Il Papa è tornato poi a parlare del «chiacchiericcio», da cui iniziano «aggressività, guerre e divisioni». «L’aggressività distruttiva è un problema sociale – ha spiegato il Papa -. Il problema dell’aggressività sociale è stato studiato bene da psicologi e quindi non ne parlo. Sottolineo solo quanto è cresciuto il numero dei suicidi giovanili. C’è un’aggressività che scoppia: penso al bullismo nelle scuole, è un problema sociale, non di una sola persona. L’aggressività va educata, c’è un’aggressività positiva e una distruttiva. Comincia con una cosa piccola, con la lingua, con il chiacchiericcio. Il chiacchiericcio nelle famiglie, tra le persone, distrugge l’identità. No al chiacchiericcio, se hai una cosa contro l’altro o te la mangi te o vai da lui e gliela dici in faccia.

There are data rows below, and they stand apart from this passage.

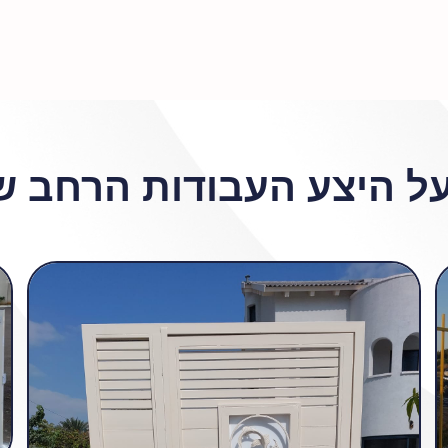
ל היצע העבודות הרחב שא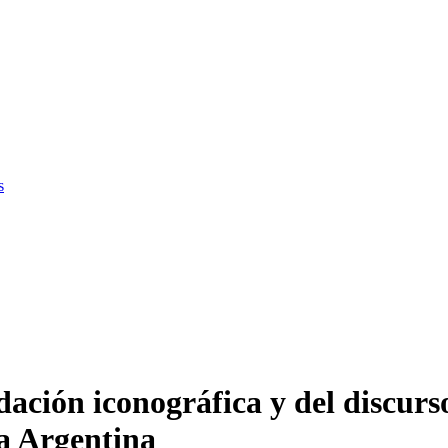
s
idación iconográfica y del discur
a Argentina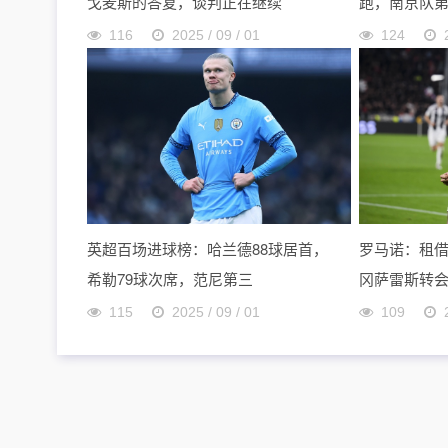
戈麦斯的答复，谈判正在继续
跑，南京队
116
2025 / 09 / 01
124
英超百场进球榜：哈兰德88球居首，
罗马诺：租借
希勒79球次席，范尼第三
冈萨雷斯转
115
2025 / 09 / 01
109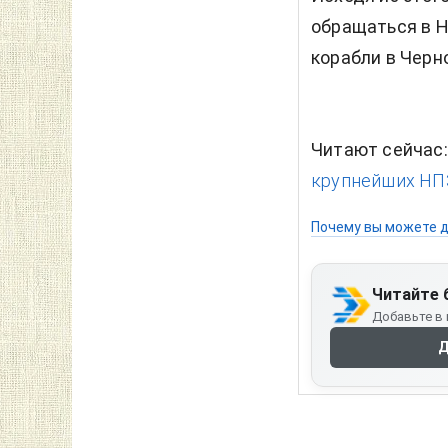
обращаться в Н
корабли в Черн
Читают сейчас
крупнейших НПЗ 
Почему вы можете д
Читайте 
Добавьте в 
Д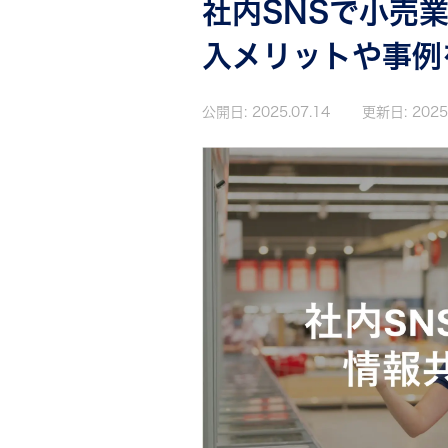
社内SNSで小売
入メリットや事例
公開日:
2025.07.14
更新日:
2025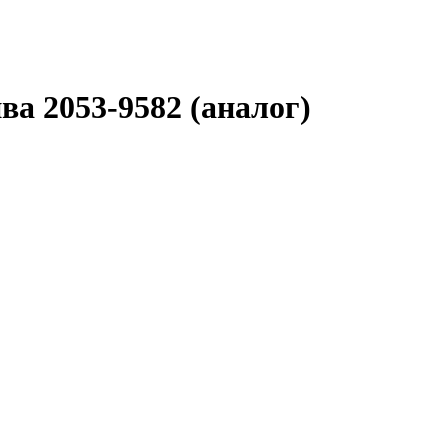
а 2053-9582 (аналог)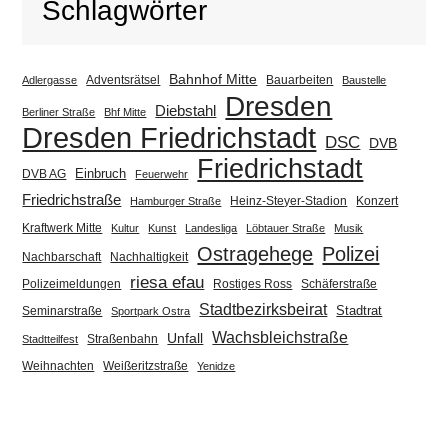
Schlagwörter
Bahnhof Mitte
Adventsrätsel
Bauarbeiten
Adlergasse
Baustelle
Dresden
Diebstahl
Berliner Straße
Bhf Mitte
Dresden Friedrichstadt
DSC
DVB
Friedrichstadt
Einbruch
DVB AG
Feuerwehr
Friedrichstraße
Heinz-Steyer-Stadion
Konzert
Hamburger Straße
Kraftwerk Mitte
Kultur
Kunst
Landesliga
Löbtauer Straße
Musik
Ostragehege
Polizei
Nachbarschaft
Nachhaltigkeit
riesa efau
Polizeimeldungen
Rostiges Ross
Schäferstraße
Stadtbezirksbeirat
Stadtrat
Seminarstraße
Sportpark Ostra
Wachsbleichstraße
Unfall
Straßenbahn
Stadtteilfest
Weihnachten
Weißeritzstraße
Yenidze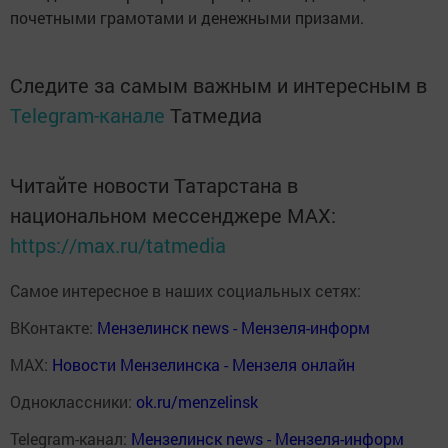
почетными грамотами и денежными призами.
Следите за самым важным и интересным в
Telegram-канале
Татмедиа
Читайте новости Татарстана в
национальном мессенджере MАХ:
https://max.ru/tatmedia
Самое интересное в наших социальных сетях:
ВКонтакте:
Мензелинск news - Мензеля-информ
MAX:
Новости Мензелинска - Мензеля онлайн
Одноклассники:
ok.ru/menzelinsk
Telegram-канал:
Мензелинск news - Мензеля-информ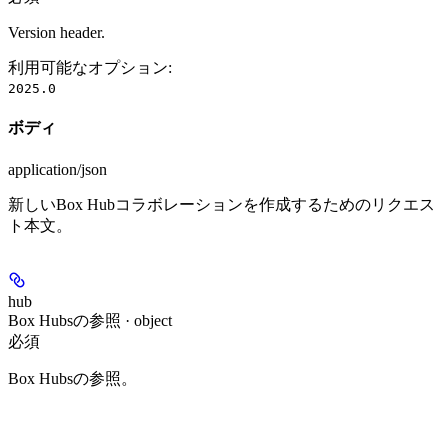
Version header.
利用可能なオプション
:
2025.0
ボディ
application/json
新しいBox Hubコラボレーションを作成するためのリクエス
ト本文。
hub
Box Hubsの参照 · object
必須
Box Hubsの参照。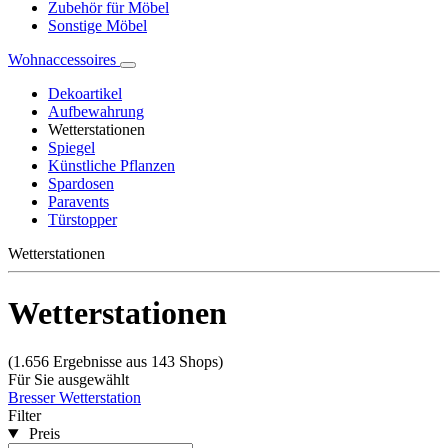
Zubehör für Möbel
Sonstige Möbel
Wohnaccessoires
Dekoartikel
Aufbewahrung
Wetterstationen
Spiegel
Künstliche Pflanzen
Spardosen
Paravents
Türstopper
Wetterstationen
Wetterstationen
(1.656 Ergebnisse aus 143 Shops)
Für Sie ausgewählt
Bresser Wetterstation
Filter
Preis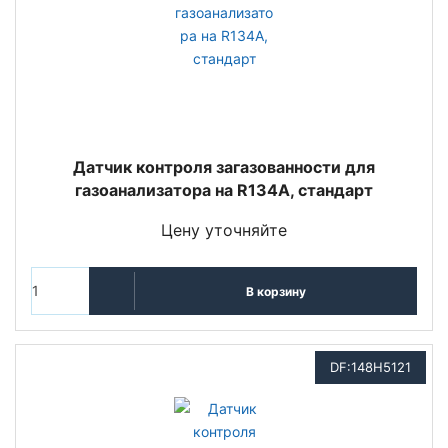
Датчик контроля загазованности для
газоанализатора на R134A, стандарт
Цену уточняйте
В корзину
DF:148H5121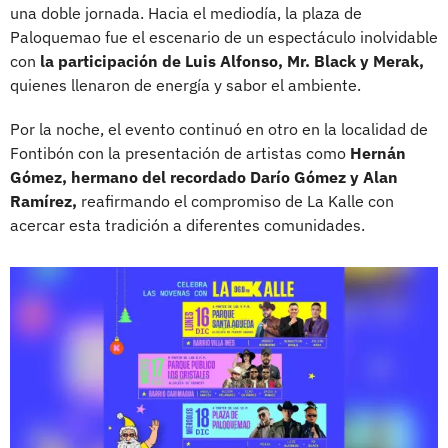
una doble jornada. Hacia el mediodía, la plaza de
Paloquemao fue el escenario de un espectáculo inolvidable
con
la participación de Luis Alfonso, Mr. Black y Merak,
quienes llenaron de energía y sabor el ambiente.
Por la noche, el evento continuó en otro en la localidad de
Fontibón con la presentación de artistas como
Hernán
Gómez, hermano del recordado Darío Gómez y Alan
Ramírez,
reafirmando el compromiso de La Kalle con
acercar esta tradición a diferentes comunidades.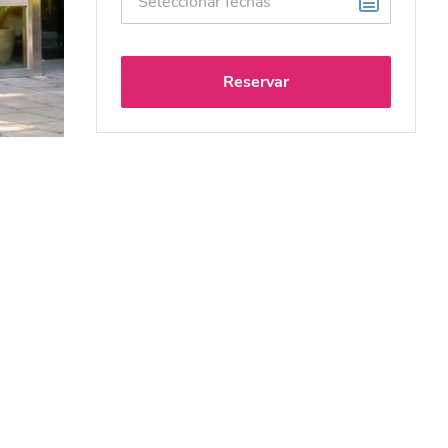
Reservar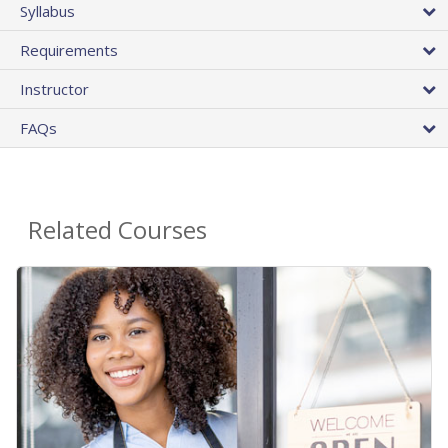
Syllabus
Requirements
Instructor
FAQs
Related Courses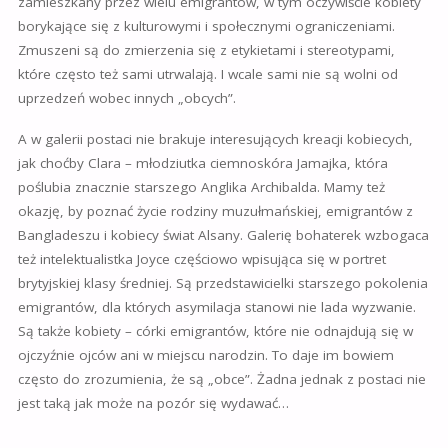
zamieszkany przez wielu emigrantów, w tym oczywiście kobiety
borykające się z kulturowymi i społecznymi ograniczeniami.
Zmuszeni są do zmierzenia się z etykietami i stereotypami,
które często też sami utrwalają. I wcale sami nie są wolni od
uprzedzeń wobec innych „obcych”.
A w galerii postaci
nie brakuje interesujących kreacji kobiecych,
jak choćby Clara – młodziutka ciemnoskóra Jamajka, która
poślubia znacznie starszego Anglika Archibalda. Mamy też
okazję, by poznać życie rodziny muzułmańskiej, emigrantów z
Bangladeszu i kobiecy świat Alsany. Galerię bohaterek wzbogaca
też intelektualistka Joyce częściowo wpisująca się w portret
brytyjskiej klasy średniej. Są przedstawicielki starszego pokolenia
emigrantów, dla których asymilacja stanowi nie lada wyzwanie.
Są także kobiety – córki emigrantów, które nie odnajdują się w
ojczyźnie ojców ani w miejscu narodzin. To daje im bowiem
często do zrozumienia, że są „obce”. Żadna jednak z postaci nie
jest taką jak może na pozór się wydawać…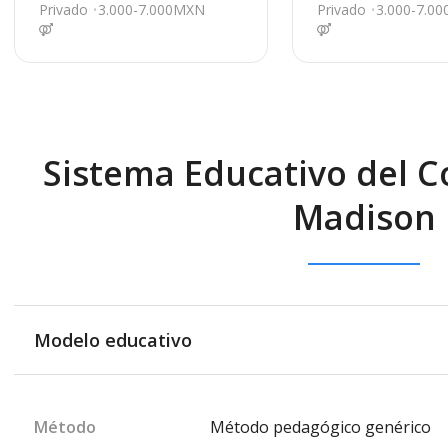
árez
5076, Juárez
Privado
3.000-7.000MXN
Privado
3.000-7.0
Sistema Educativo del C
Madison
Modelo educativo
Método
Método pedagógico genérico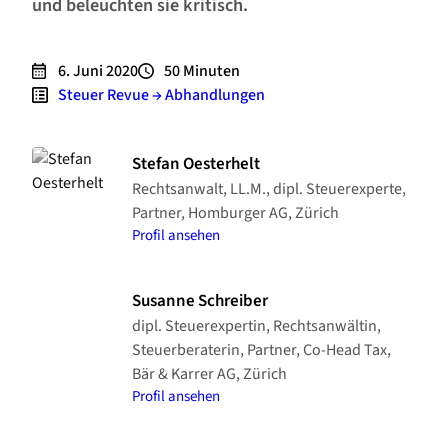
und beleuchten sie kritisch.
6. Juni 2020
50
Minuten
Steuer Revue → Abhandlungen
Stefan Oesterhelt
Rechtsanwalt, LL.M., dipl. Steuerexperte,
Partner, Homburger AG, Zürich
Profil ansehen
Susanne Schreiber
dipl. Steuerexpertin, Rechtsanwältin,
Steuerberaterin, Partner, Co-Head Tax,
Bär & Karrer AG, Zürich
Profil ansehen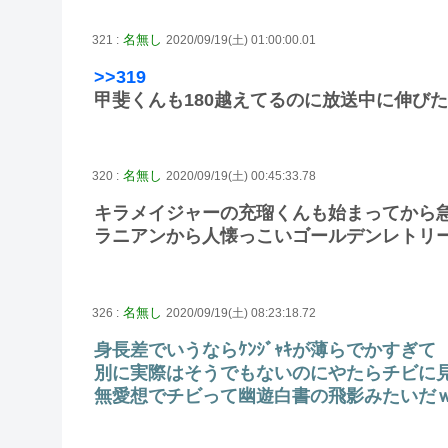
名無し
321 :
2020/09/19(土) 01:00:00.01
>>319
甲斐くんも180越えてるのに放送中に伸び
名無し
320 :
2020/09/19(土) 00:45:33.78
キラメイジャーの充瑠くんも始まってから急
ラニアンから人懐っこいゴールデンレトリ
名無し
326 :
2020/09/19(土) 08:23:18.72
身長差でいうならｹﾝｼﾞｬｷが薄らでかすぎて
別に実際はそうでもないのにやたらチビに
無愛想でチビって幽遊白書の飛影みたいだ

Ci vuole coraggio».

«Il male più grande è la mondanità spirituale»

«Immagino la Chiesa del futuro come san Paolo VI nella Evangelium Nuntiandi: una Chiesa in pellegrinaggio. Il male più grande della Chiesa è la mondanità spirituale», ha ribadito Francesco, che citando il teologo Henri De Lubac ha aggiunto: «È la cosa peggiore che possa succedere alla Chiesa, peggio ancora dei Papi libertini. La mondanità spirituale genera clericalismo che porta a posizioni rigide, ideologiche, dove l’ideologia prende il posto del Vangelo. Il clericalismo è una perversione della Chiesa».

«Pensiamo di essere onnipotenti di fronte alla Terra», il grido d’allarme del Papa riguardo al futuro del nostro pianeta: «Dobbiamo riprendere il rapporto con la Terra dei popoli aborigeni, il buon vivere. Buttare la plastica in mare è un crimine, uccide».

Poi il Papa ha citato una canzone di Roberto Carlos nella quale un figlio chiede al padre «perché il fiume non canta più. Il fiume non canta perché non c’è più». Interpellato sui suoi gusti musicali, Francesco ha risposto: «Cosa ascolto? Ascolto i classici. E il tango. L’ho anche ballato: un porteño (cittadino di Buenos Aires, ndr) che non balla il tango non è un porteño», ha detto il Papa.

«Di fronte alle sofferenze non basta vedere, è necessario toccare»

«Di fronte alle sofferenze noi spesso vediamo e passiamo oltre, dimentichiamo. Non basta vedere, è necessario sentire, è necessario toccare», ha detto il Papa, mettendo in guardia dalla «psicologia dell’indifferenza: vedo ma non mi coinvolgo. Quando c’è qualcuno che arriva a confessarsi spesso chiedo: quando dai l’elemosina, tocchi la mano della persona a cui la dai? Lo guardi negli occhi? Ci manca il toccare le miserie, e il toccare le miserie ci porta all’eroicità. Medici e infermieri, in questi anni di pandemia, hanno toccato il male, e hanno scelto di stare lì con gli ammalati». Per il Papa, «il tatto è il senso più completo, che ci mette la realtà nel cuore: toccare, farsi carico dell’altro. Se guardiamo senza toccare qual è il dolore della gente, mai potremo trovare un’altra via: è la cultura dell’indifferenza. Quando Gesù parla di come bisogna comportarci, usa la parabola del buon Samaritano. Due persone, magari anche brave, vedono un uomo ferito a terra, e passano oltre. Il samaritano si ferma, tocca, sente la sofferenza, e agisce».

«Guardare dall’alto in basso è lecito solo in un caso: quando si sta aiutando qualcuno a rialzarsi. Un altro sguardo dall’alto in basso non è lecito, mai. Perché è uno sguardo di dominio. Ci sono impiegate che ogni giorno pagano col corpo la stabilità lavorativa, questo succede ogni giorno».